In the course of the trial, two marked positions were shown, where the plaintiff argues that the product "Bad Spaniels", undermines the integrity and prestige of its brand in the market, besides confusing the customer, who may believe that it is a product manufactured by the brand Jack Daniel's Properties, Inc.
In the case of VIP Products LLC, it argues that the product is a "humorous parody" of the emblematic product and that it only seeks to "amuse" consumers. In addition to showing in its arguments that the product for sale does not seek to take advantage of the fame of the brand.
In a first instance, the United States District Court for the District of Arizona, Judge Stephen M. McNamee ruled in favor of Jack Daniel's and prohibited VIP from continuing to sell the toy.
VIP appealed to the U.S. Court of Appeals for the Ninth Circuit, which reversed most of Judge McNamee's ruling in a unanimous decision, so Jack Daniel's Properties, Inc. went to the U.S. Supreme Court to appeal the decision.
Can a liquor be confused with a pet toy in the brand classification? Clearly not.
But, if it's a case like this, it's clearly misleading.
In our opinion, the mere fact of taking advantage of the fame of a clearly notorious trademark such as Jack Daniel's and the use of the trademark, bottle model and graphic identity, where branding and corporate identity have been created for years, should not damage its image even for a "joke" or "funny parody".
Where are the limits of misuse for trademarks, in their protection and acquired rights?
The use of the ornamental shape of the bottle design, which clearly identifies the product in the market and label, shows the bad faith of taking advantage of the "prestige" and "fame" of Jack Daniel's in the market.
In the case of a refusal to the claim, the door will be open for new products to be generated, affecting the trademark rights of well-known brands.

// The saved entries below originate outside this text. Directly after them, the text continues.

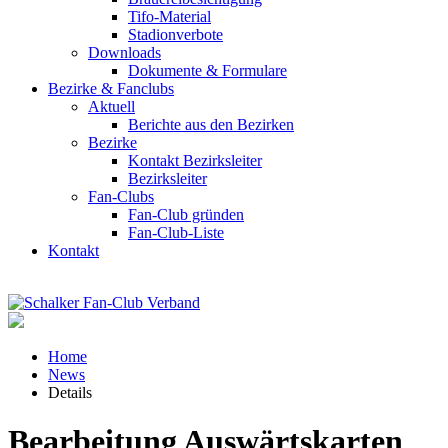
Tifo-Material
Stadionverbote
Downloads
Dokumente & Formulare
Bezirke & Fanclubs
Aktuell
Berichte aus den Bezirken
Bezirke
Kontakt Bezirksleiter
Bezirksleiter
Fan-Clubs
Fan-Club gründen
Fan-Club-Liste
Kontakt
Home
News
Details
Bearbeitung Auswärtskarten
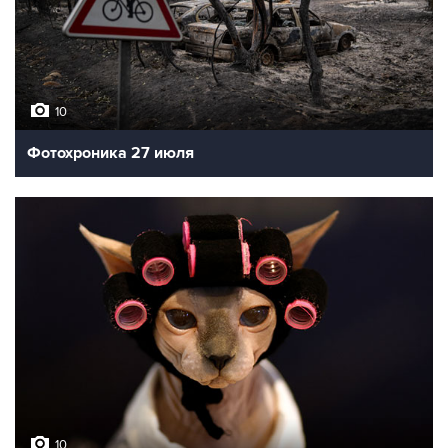
10
Фотохроника 27 июля
10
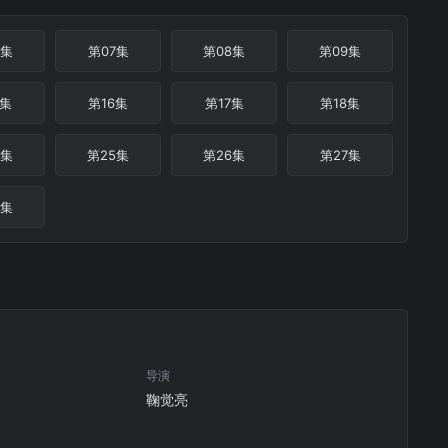
6集
第07集
第08集
第09集
5集
第16集
第17集
第18集
4集
第25集
第26集
第27集
3集
导演
鞠觉亮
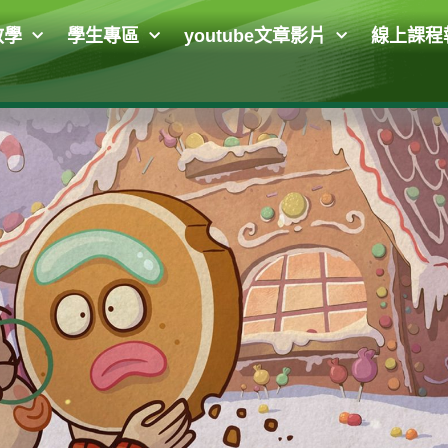
教學
學生專區
youtube文章影片
線上課程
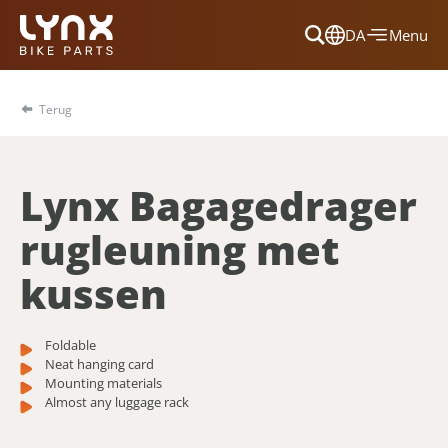
DA
Menu
Dansk
Français
Terug
Deutsch
English
Lynx Bagagedrager
Nederlands
rugleuning met
kussen
Foldable
Neat hanging card
Mounting materials
Almost any luggage rack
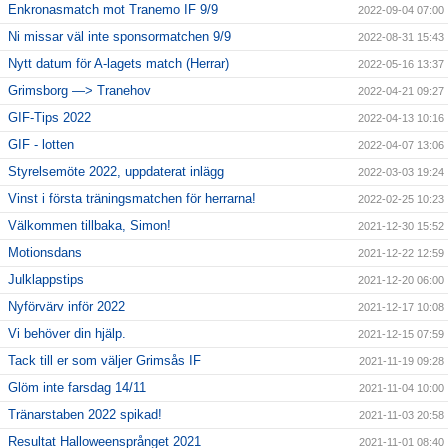
Enkronasmatch mot Tranemo IF 9/9
2022-09-04 07:00
Ni missar väl inte sponsormatchen 9/9
2022-08-31 15:43
Nytt datum för A-lagets match (Herrar)
2022-05-16 13:37
Grimsborg —> Tranehov
2022-04-21 09:27
GIF-Tips 2022
2022-04-13 10:16
GIF - lotten
2022-04-07 13:06
Styrelsemöte 2022, uppdaterat inlägg
2022-03-03 19:24
Vinst i första träningsmatchen för herrarna!
2022-02-25 10:23
Välkommen tillbaka, Simon!
2021-12-30 15:52
Motionsdans
2021-12-22 12:59
Julklappstips
2021-12-20 06:00
Nyförvärv inför 2022
2021-12-17 10:08
Vi behöver din hjälp.
2021-12-15 07:59
Tack till er som väljer Grimsås IF
2021-11-19 09:28
Glöm inte farsdag 14/11
2021-11-04 10:00
Tränarstaben 2022 spikad!
2021-11-03 20:58
Resultat Halloweensprånget 2021
2021-11-01 08:40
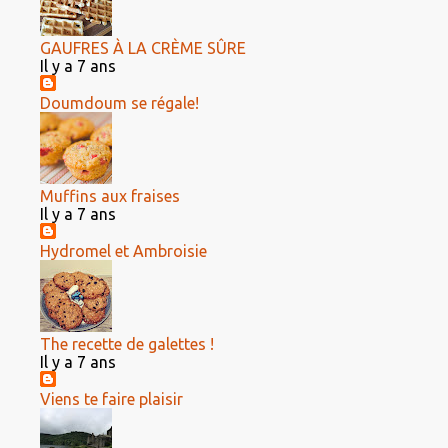
GAUFRES À LA CRÈME SÛRE
Il y a 7 ans
Doumdoum se régale!
Muffins aux fraises
Il y a 7 ans
Hydromel et Ambroisie
The recette de galettes !
Il y a 7 ans
Viens te faire plaisir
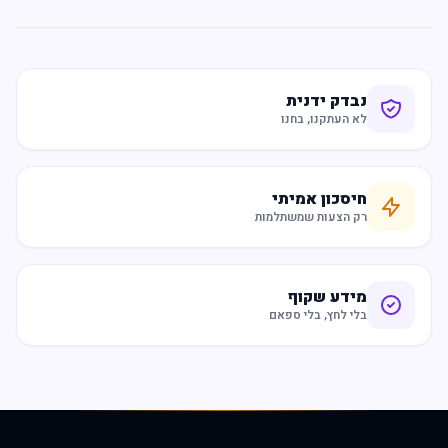
נבדק ידנית
לא העתקנו, בחנו
חיסכון אמיתי
רק הצעות שמשתלמות
מידע שקוף
בלי לחץ, בלי ספאם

The prestige and identity of a trademark should not be affected by copies, parodies or jokes that affect its integrity in the market.
It is time that new products and brands, if they want to be remembered in their history, should not be at the expense of brands that have already walked a path of branding construction.
Therefore, we are pleased with the recent ruling of Justice Kagan, who was in charge of the case.